Task instructions:
Copy all records precisely, apart from the pictures.

====== Dataset excerpts

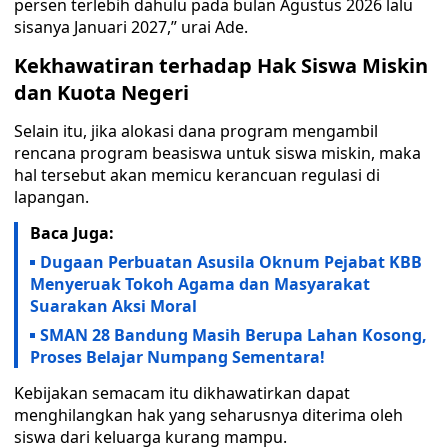
persen terlebih dahulu pada bulan Agustus 2026 lalu
sisanya Januari 2027,” urai Ade.
Kekhawatiran terhadap Hak Siswa Miskin
dan Kuota Negeri
Selain itu, jika alokasi dana program mengambil
rencana program beasiswa untuk siswa miskin, maka
hal tersebut akan memicu kerancuan regulasi di
lapangan.
Baca Juga:
Dugaan Perbuatan Asusila Oknum Pejabat KBB
Menyeruak Tokoh Agama dan Masyarakat
Suarakan Aksi Moral
SMAN 28 Bandung Masih Berupa Lahan Kosong,
Proses Belajar Numpang Sementara!
Kebijakan semacam itu dikhawatirkan dapat
menghilangkan hak yang seharusnya diterima oleh
siswa dari keluarga kurang mampu.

============

Answer to the problem:
persen terlebih dahulu pada bulan Agustus 2026 lalu
sisanya Januari 2027,” urai Ade.
Kekhawatiran terhadap Hak Siswa Miskin
dan Kuota Negeri
Selain itu, jika alokasi dana program mengambil
rencana program beasiswa untuk siswa miskin, maka
hal tersebut akan memicu kerancuan regulasi di
lapangan.
Baca Juga:
Dugaan Perbuatan Asusila Oknum Pejabat KBB
Menyeruak Tokoh Agama dan Masyarakat
Suarakan Aksi Moral
SMAN 28 Bandung Masih Berupa Lahan Kosong,
Proses Belajar Numpang Sementara!
Kebijakan semacam itu dikhawatirkan dapat
menghilangkan hak yang seharusnya diterima oleh
siswa dari keluarga kurang mampu.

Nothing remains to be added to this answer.